Midnight Cactus
Page 17
‘But that’s ridi—’
‘I’m aware of the irony of your situation,’ he says gently. ‘You cannot get your passport if we don’t allow you access to it.’ His fingers brush the photograph frame on the desk. ‘A sick child is a frightening thing for any parent.’
‘May I?’ I turn the frame towards me. Three children, in Sunday best, photographed against a backdrop of an azure sky and fluffy cumuli.
‘Ana, Rosa and Alfredo. They live with their mother in California.’
‘Oh . . . I’m sorry.’
‘Don’t be, I see them quite often.’ He indicates the sleeping Emmy. ‘What was wrong with your little girl?’
‘Just an ear infection, but she had a fit, I panicked.’
‘She’s pretty,’ he says. He opens the drawer in his desk and brings out a sweet which he hands to Jack.
‘I’m told there is nobody you can contact who will bring your passport here, but do you have someone local who might vouch for you?’
I think of Duval, the heckler’s wrist twisted in his hand. ‘What about Jeff Hogan,’ I remember suddenly, ‘would he do?’
‘Jeff Hogan?’ Emilio Chavez looks surprised.
‘He’s my neighbour at Temerosa. He asked me to come to the meeting in Ague you spoke at last week.’
‘So,’ Chavez looks thoughtful, ‘you are the new owner of Temerosa.’
‘Do you know it?’ I take the sweet from Jack, who is struggling to pull off the wrapper.
‘I know it well. My agents used to drive up that road quite often before it was closed.’
‘What road? The road isn’t closed.’
‘There’s an old mining road out in the desert. It’s not much more than a track, but it used to take you round the mountain and almost to the border. Unfortunately, a car was washed away by flash flooding a couple of years ago. A whole family died in the accident. They closed it after that.’
‘How awful.’
‘The road was treacherous. Built across several old mining washes. There were other incidents. It should have been closed years earlier.’
‘And it originates in the town?’ I try to picture where Chavez means, distractedly delivering the sweet back into Jack’s waiting hand.
‘Not any more. It’s been reclaimed by the desert, but we think the mountain track is used by coyotes, drug smugglers—’
‘Oh yuk.’ Jack spits the sweet straight out of his mouth.
‘Jack!’
I hastily pick the chewed mess up off the floor. ‘Jack!’ I hiss.
Chavez chuckles.
Emmy stirs and opens her eyes. ‘My throat is wrinkled.’

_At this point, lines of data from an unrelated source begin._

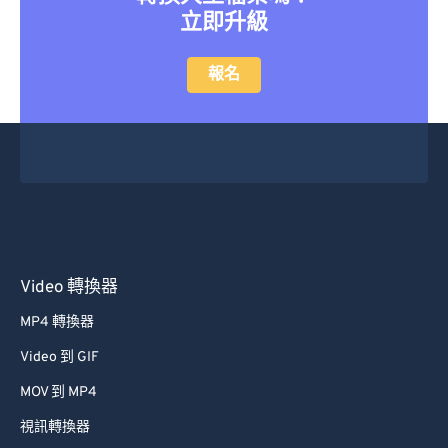
立即升級
報名
Video 轉換器
MP4 轉換器
Video 到 GIF
MOV 到 MP4
視訊轉換器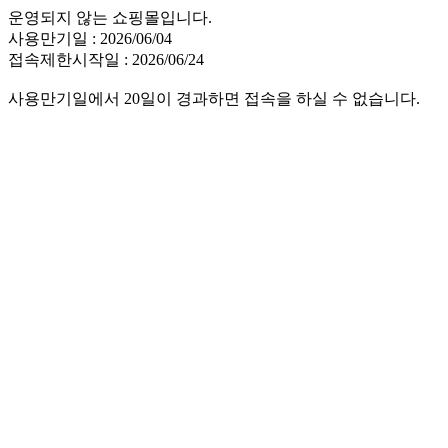
운영되지 않는 쇼핑몰입니다.
사용만기일 : 2026/06/04
접속제한시작일 : 2026/06/24
사용만기일에서 20일이 경과하면 접속을 하실 수 없습니다.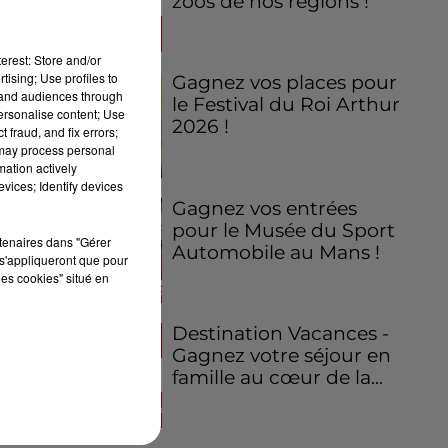
zoos de nos régions !
erest: Store and/or
tising; Use profiles to
Gagnez vos places pour
tand audiences through
le Festival du Roi Arthur
personalise content; Use
2026 !
 fraud, and fix errors;
 may process personal
mation actively
vices; Identify devices
Gagnez vos entrées
pour le Musée du Sport
rtenaires dans "Gérer
Automobile au Mans !
s'appliqueront que pour
les cookies" situé en
Destination Vacances -
Gagnez votre séjour en
famille au cœur de la...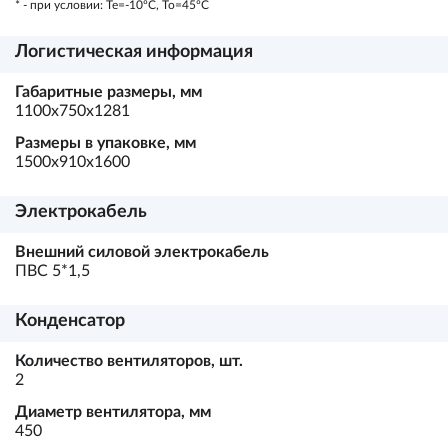
* - при условии: Te=-10ºC, To=45ºC
Логистическая информация
Габаритные размеры, мм
1100х750х1281
Размеры в упаковке, мм
1500х910х1600
Электрокабель
Внешний силовой электрокабель
ПВС 5*1,5
Конденсатор
Количество вентиляторов, шт.
2
Диаметр вентилятора, мм
450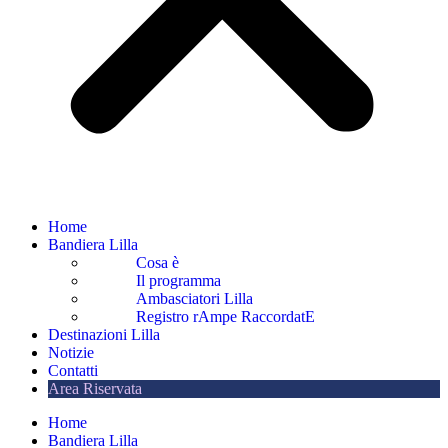
Home
Bandiera Lilla
Cosa è
Il programma
Ambasciatori Lilla
Registro rAmpe RaccordatE
Destinazioni Lilla
Notizie
Contatti
Area Riservata
Home
Bandiera Lilla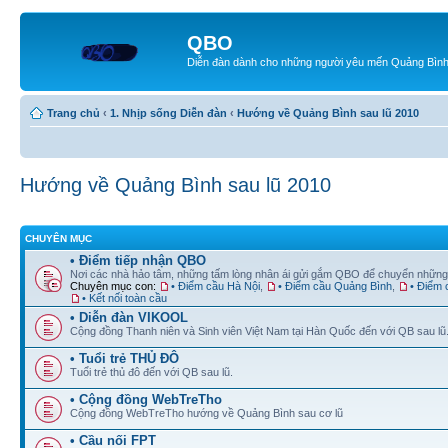
QBO
Diễn đàn dành cho những người yêu mến Quảng Bìn
Trang chủ
‹
1. Nhịp sống Diễn đàn
‹
Hướng về Quảng Bình sau lũ 2010
Hướng về Quảng Bình sau lũ 2010
CHUYÊN MỤC
• Điểm tiếp nhận QBO
Nơi các nhà hảo tâm, những tấm lòng nhân ái gửi gắm QBO để chuyển những
Chuyên mục con:
• Điểm cầu Hà Nội
,
• Điểm cầu Quảng Bình
,
• Điểm
• Kết nối toàn cầu
• Diễn đàn VIKOOL
Cộng đồng Thanh niên và Sinh viên Việt Nam tại Hàn Quốc đến với QB sau lũ
• Tuổi trẻ THỦ ĐÔ
Tuổi trẻ thủ đô đến với QB sau lũ.
• Cộng đồng WebTreTho
Cộng đồng WebTreTho hướng về Quảng Bình sau cơ lũ
• Cầu nối FPT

Chavez pushes back his chair, his face softening. ‘Take your children home, Mrs Coleman, and get some sleep. Please bring your passports, along with your green immigration forms within forty-eight hours.’
‘Thank you.’ I push myself out of the chair. Grab Jack’s hand.
‘Park in the gas station on the US side of the border, come through on foot and then ask for me downstairs.’
‘I will. Thanks again.’
‘You’re a long way from anyone out there,’ Chavez remarks. He hands me a card. ‘If you need help of any kind, I want you to know that you can call me.’
17
It’s nearly four a.m. by the time we pass Benjamín’s cabin, but there is still no truck outside. I get the children into bed and throw myself down beside them, falling quickly into a fitful sleep. A face looms at the window of my consciousness, the American girl with her slashed handbag. ‘I’m Ezme Santega,’ she says, ‘help me.’ She drops her eyes with a shy smile, but when she looks up again her features have changed and now it’s my daughter who is stretching out her arms to me. ‘I’m Emmy,’ she begs, ‘help me,’ then her mouth twists evilly and she throws a bucket of dirty water straight at my face. I wake with a start.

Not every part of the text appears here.